Bonecos, ano velho, queima, materia particula
Bonecos gigantes de até 10 metros de altura: verdadeiras obras de arte que impressionam pela grandiosidade, mas levantam preocupações sobre seu impacto ambiental. Fonte: X

Em alguns locais, já se observou que a concentração de MP na atmosfera pode dobrar ou até triplicar após as celebrações de fim de ano, afetando principalmente crianças e idosos.

Soluções e alternativas sustentáveis

Diante dos impactos ambientais e de saúde que a queima de bonecos de “Ano Velho” acarreta, é fundamental buscar alternativas mais sustentáveis. Uma abordagem possível é a criação de esculturas produzidas com materiais biodegradáveis e livres de tintas tóxicas, reduzindo as emissões de gases poluentes. Além disso, há quem opte por incinerar essas criações em fornos especializados ou em espaços projetados para minimizar a liberação de poluentes na atmosfera.

Outra solução é substituir a queima por representações simbólicas. Em vez de colocar fogo nos bonecos, as comunidades podem optar por expressões culturais distintas, como desfiles de fantasias, apresentações teatrais e distribuição de panfletos informativos sobre sustentabilidade. Promover a educação ambiental e conscientizar as pessoas sobre os prejuízos à saúde e ao meio ambiente pode, lentamente, mudar a percepção de que essas fogueiras festivas são inofensivas.

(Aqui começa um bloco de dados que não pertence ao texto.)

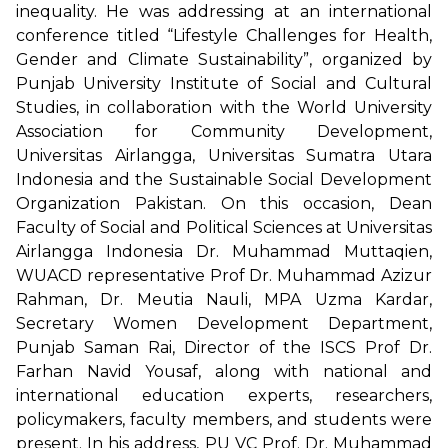
inequality. He was addressing at an international
conference titled “Lifestyle Challenges for Health,
Gender and Climate Sustainability”, organized by
Punjab University Institute of Social and Cultural
Studies, in collaboration with the World University
Association for Community Development,
Universitas Airlangga, Universitas Sumatra Utara
Indonesia and the Sustainable Social Development
Organization Pakistan. On this occasion, Dean
Faculty of Social and Political Sciences at Universitas
Airlangga Indonesia Dr. Muhammad Muttaqien,
WUACD representative Prof Dr. Muhammad Azizur
Rahman, Dr. Meutia Nauli, MPA Uzma Kardar,
Secretary Women Development Department,
Punjab Saman Rai, Director of the ISCS Prof Dr.
Farhan Navid Yousaf, along with national and
international education experts, researchers,
policymakers, faculty members, and students were
present. In his address, PU VC Prof. Dr. Muhammad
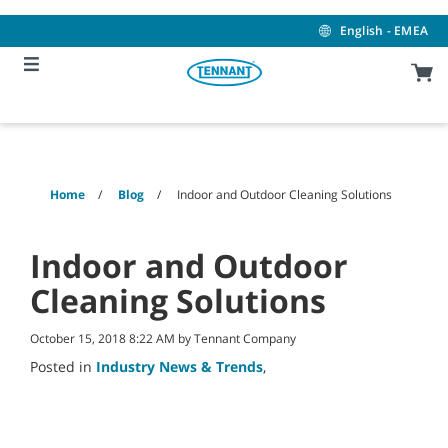
Skip
Skip
to
to
English - EMEA
content
navigation
menu
Home
Blog
Indoor and Outdoor Cleaning Solutions
Indoor and Outdoor
Cleaning Solutions
October 15, 2018 8:22 AM by Tennant Company
Posted in
Industry News & Trends
,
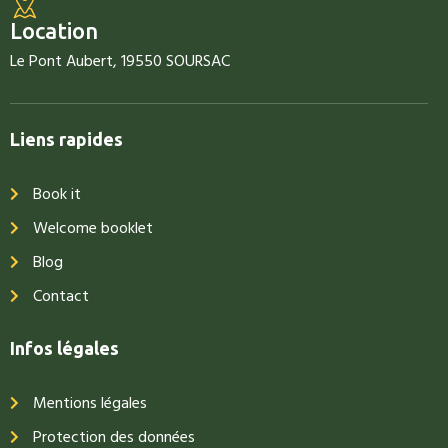
Location
Le Pont Aubert, 19550 SOURSAC
Liens rapides
Book it
Welcome booklet
Blog
Contact
Infos légales
Mentions légales
Protection des données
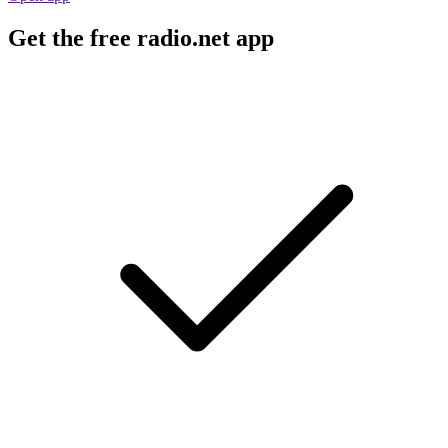
Get the free radio.net app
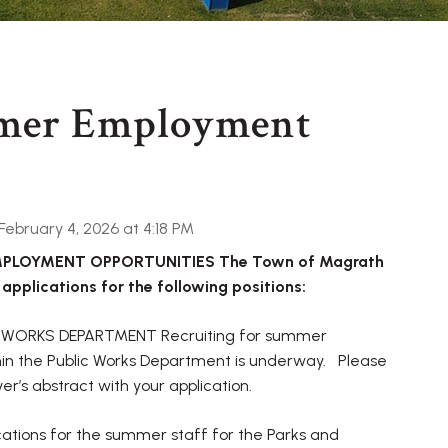
mer Employment
ebruary 4, 2026 at 4:18 PM
LOYMENT OPPORTUNITIES The Town of Magrath
 applications for the following positions:
 WORKS DEPARTMENT Recruiting for summer
thin the Public Works Department is underway. Please
ver’s abstract with your application.
tions for the summer staff for the Parks and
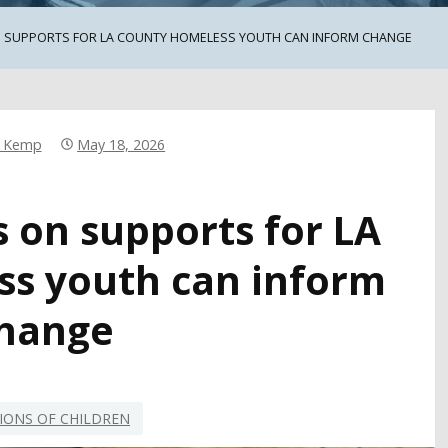
ON SUPPORTS FOR LA COUNTY HOMELESS YOUTH CAN INFORM CHANGE
r Kemp
May 18, 2026
s on supports for LA
s youth can inform
hange
IONS OF CHILDREN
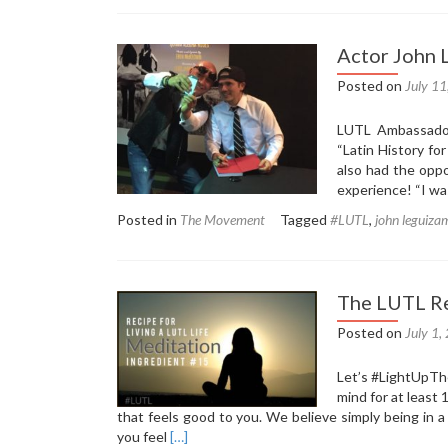
The
LUTL
Recipe:
Actor John 
Ingredient
16
Posted on
July 1
–
Celebrate
LUTL Ambassador
the
“Latin History fo
Simple
also had the opp
Things
experience! “I wa
Posted in
The Movement
Tagged
#LUTL
,
john leguiza
The LUTL Re
Posted on
July 1,
Let’s ‪#‎LightUpTh
mind for at least
that feels good to you. We believe simply being in a
Read
you feel
[…]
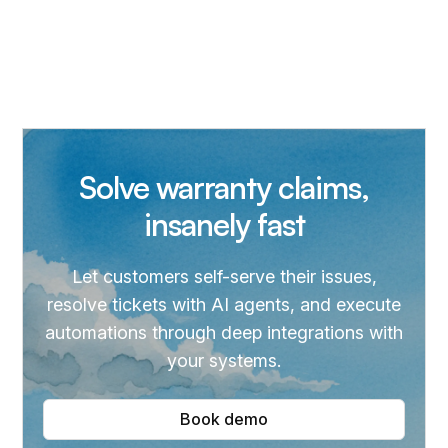
Solve warranty claims,
insanely fast
Let customers self-serve their issues,
resolve tickets with AI agents, and execute
automations through deep integrations with
your systems.
Book demo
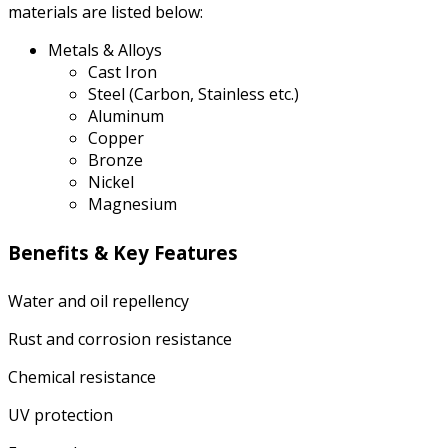
materials are listed below:
Metals & Alloys
Cast Iron
Steel (Carbon, Stainless etc.)
Aluminum
Copper
Bronze
Nickel
Magnesium
Benefits & Key Features
Water and oil repellency
Rust and corrosion resistance
Chemical resistance
UV protection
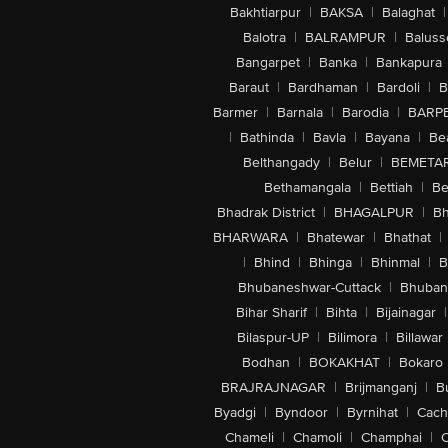
Bakhtiarpur
|
BAKSA
|
Balaghat
|
Balotra
|
BALRAMPUR
|
Baluss
Bangarpet
|
Banka
|
Bankapura
Baraut
|
Bardhaman
|
Bardoli
|
B
Barmer
|
Barnala
|
Barodia
|
BARP
|
Bathinda
|
Bavla
|
Bayana
|
Be
Belthangady
|
Belur
|
BEMETA
Bethamangala
|
Bettiah
|
Be
Bhadrak District
|
BHAGALPUR
|
Bh
BHARWARA
|
Bhatewar
|
Bhathat
|
|
Bhind
|
Bhinga
|
Bhinmal
|
B
Bhubaneshwar-Cuttack
|
Bhuban
Bihar Sharif
|
Bihta
|
Bijainagar
|
Bilaspur-UP
|
Bilimora
|
Billawar
Bodhan
|
BOKAKHAT
|
Bokaro
BRAJRAJNAGAR
|
Brijmanganj
|
B
Byadgi
|
Byndoor
|
Byrnihat
|
Cach
Chameli
|
Chamoli
|
Champhai
|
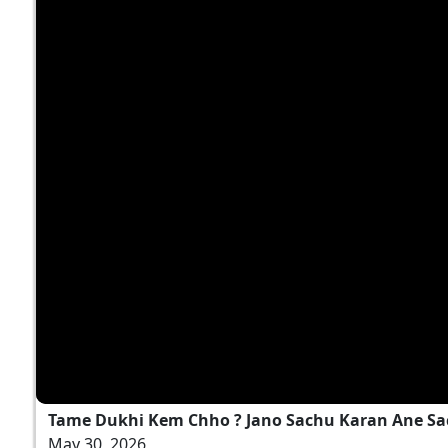
Tame Dukhi Kem Chho ? Jano Sachu Karan Ane Sa
May 30, 2026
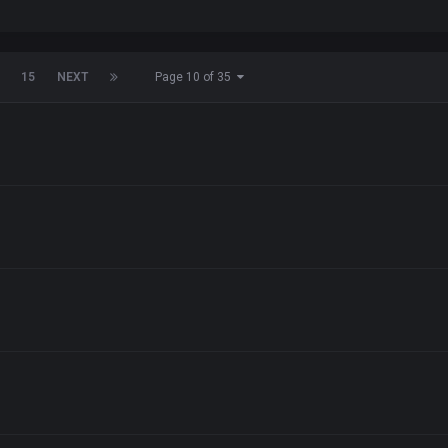
15
NEXT
Page 10 of 35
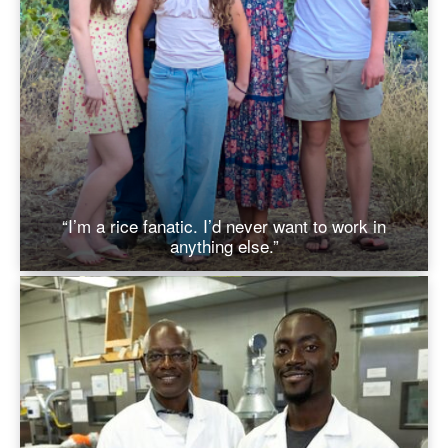
“I’m a rice fanatic. I’d never want to work in
anything else.”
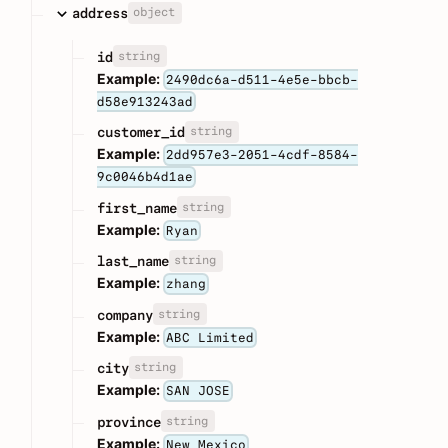
object
address
string
id
Example:
2490dc6a-d511-4e5e-bbcb-
d58e913243ad
string
customer_id
Example:
2dd957e3-2051-4cdf-8584-
9c0046b4d1ae
string
first_name
Example:
Ryan
string
last_name
Example:
zhang
string
company
Example:
ABC Limited
string
city
Example:
SAN JOSE
string
province
Example:
New Mexico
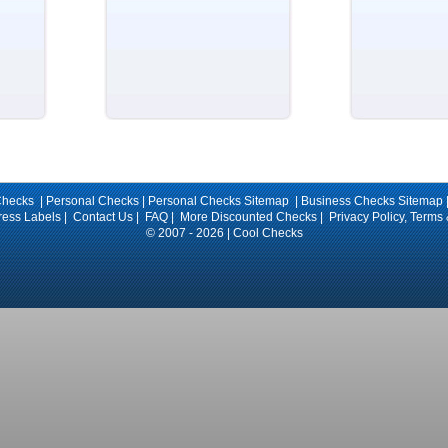
Checks |
Personal Checks
|
Personal Checks Sitemap
|
Business Checks Sitemap
ress Labels
|
Contact Us
|
FAQ
|
More Discounted Checks
|
Privacy Policy, Terms
© 2007 - 2026 | Cool Checks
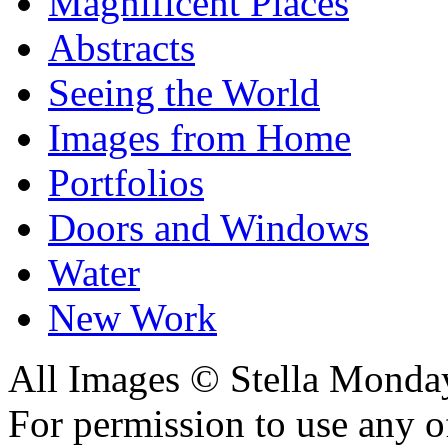
Magnificent Places
Abstracts
Seeing the World
Images from Home
Portfolios
Doors and Windows
Water
New Work
All Images © Stella Monda
For permission to use any o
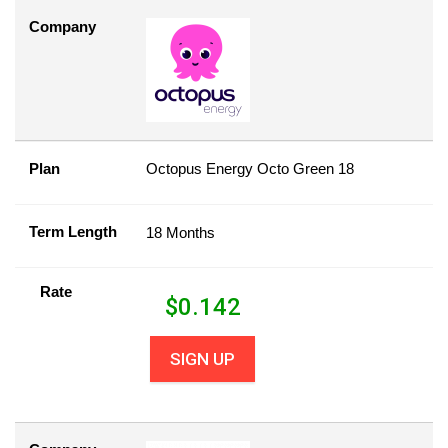
Company
Plan
Octopus Energy Octo Green 18
Term Length
18 Months
Rate
$
0.142
SIGN UP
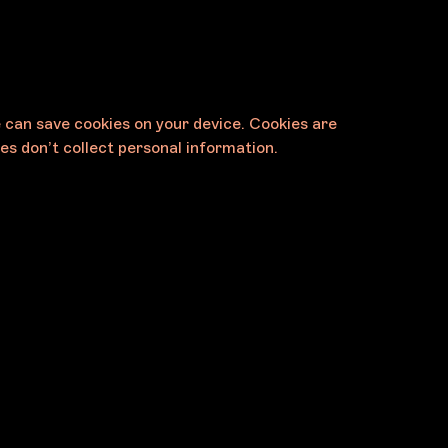
e can save cookies on your device. Cookies are
es don’t collect personal information.
Contact
Melbourne Art Foundation
11 Palmer Parade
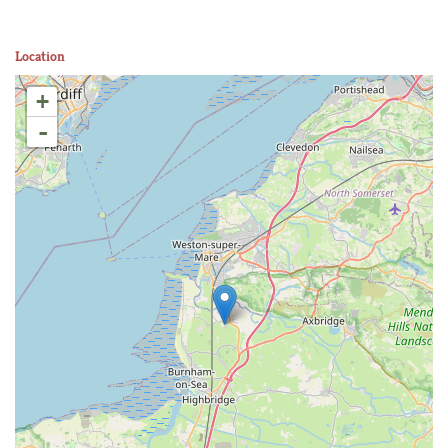
Location
+
-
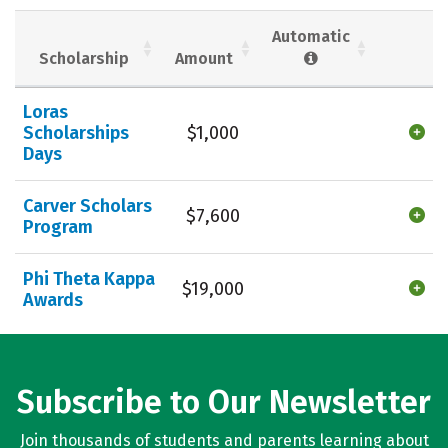
Social Media
Safety
Rankings
Automatic
Scholarship
Amount
Careers
Loras
Scholarships
$1,000
Days
Carver Scholars
$7,600
Program
Phi Theta Kappa
$19,000
Awards
Subscribe to Our Newsletter
Join thousands of students and parents learning about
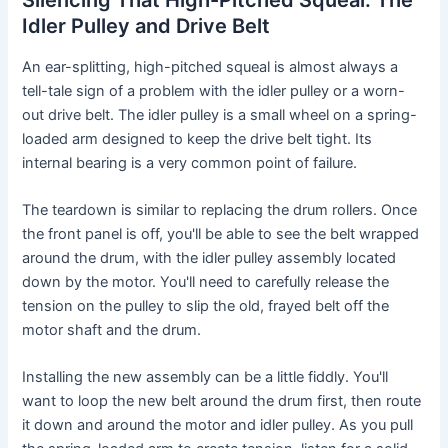
Idler Pulley and Drive Belt
An ear-splitting, high-pitched squeal is almost always a
tell-tale sign of a problem with the idler pulley or a worn-
out drive belt. The idler pulley is a small wheel on a spring-
loaded arm designed to keep the drive belt tight. Its
internal bearing is a very common point of failure.
The teardown is similar to replacing the drum rollers. Once
the front panel is off, you'll be able to see the belt wrapped
around the drum, with the idler pulley assembly located
down by the motor. You'll need to carefully release the
tension on the pulley to slip the old, frayed belt off the
motor shaft and the drum.
Installing the new assembly can be a little fiddly. You'll
want to loop the new belt around the drum first, then route
it down and around the motor and idler pulley. As you pull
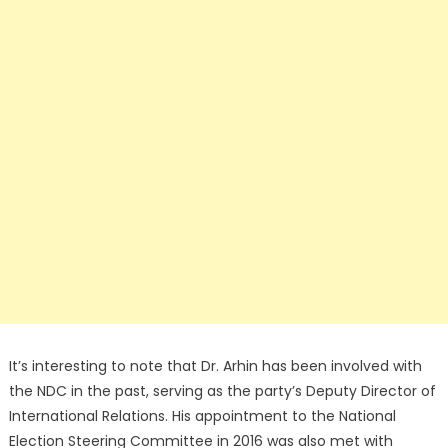
It’s interesting to note that Dr. Arhin has been involved with
the NDC in the past, serving as the party’s Deputy Director of
International Relations. His appointment to the National
Election Steering Committee in 2016 was also met with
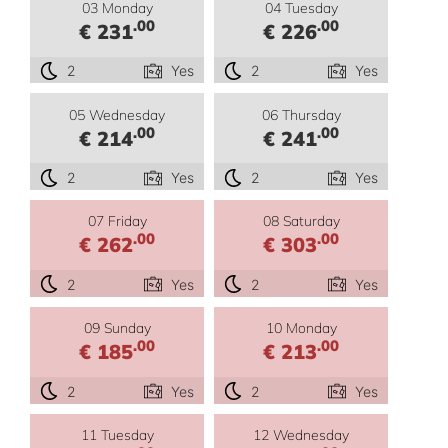
03 Monday
04 Tuesday
.00
.00
€ 231
€ 226
2
Yes
2
Yes
05 Wednesday
06 Thursday
.00
.00
€ 214
€ 241
2
Yes
2
Yes
07 Friday
08 Saturday
.00
.00
€ 262
€ 303
2
Yes
2
Yes
09 Sunday
10 Monday
.00
.00
€ 185
€ 213
2
Yes
2
Yes
11 Tuesday
12 Wednesday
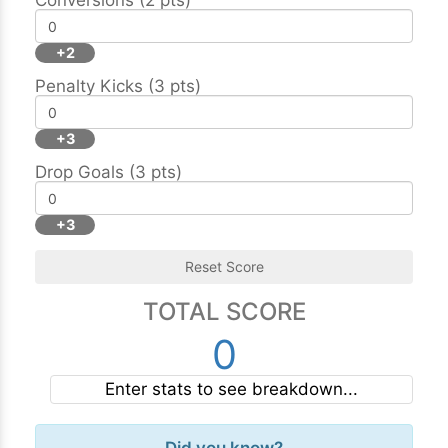
Conversions (2 pts)
+2
Penalty Kicks (3 pts)
+3
Drop Goals (3 pts)
+3
Reset Score
TOTAL SCORE
0
Enter stats to see breakdown...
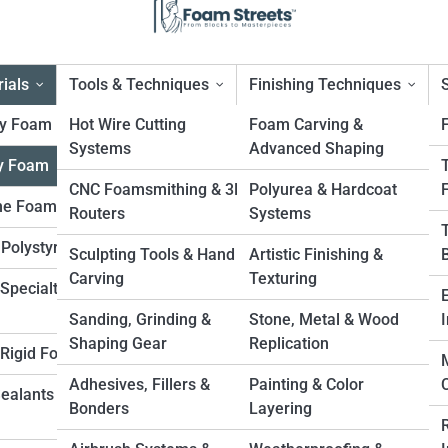
ials
Tools & Techniques
Finishing Techniques
ty Foam
Hot Wire Cutting
Foam Carving &
Systems
Advanced Shaping
y Foam
ow-Density Foam
CNC Foamsmithing & 3D
Polyurea & Hardcoat
ne Foam
Routers
Systems
 Polystyrene
Sculpting Tools & Hand
Artistic Finishing &
Carving
Texturing
Specialty
Sanding, Grinding &
Stone, Metal & Wood
I
Shaping Gear
Replication
. Rigid Foam
Adhesives, Fillers &
Painting & Color
Sealants &
Bonders
Layering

Se a tradição é forte e importante para a identidade de determinadas regiões, então o caminho para um futuro mais limpo passa pela adoção de medidas de controle e regulamentação. Isso pode incluir autorizações prévias para a queima, limites de tamanho e materiais utilizados, bem como a fiscalização de órgãos ambientais durante as celebrações. Ao equilibrar a manutenção cultural com a responsabilidade ecológica, será possível manter viva a alegria da virada de ano, sem prejudicar o ar que todos respiram.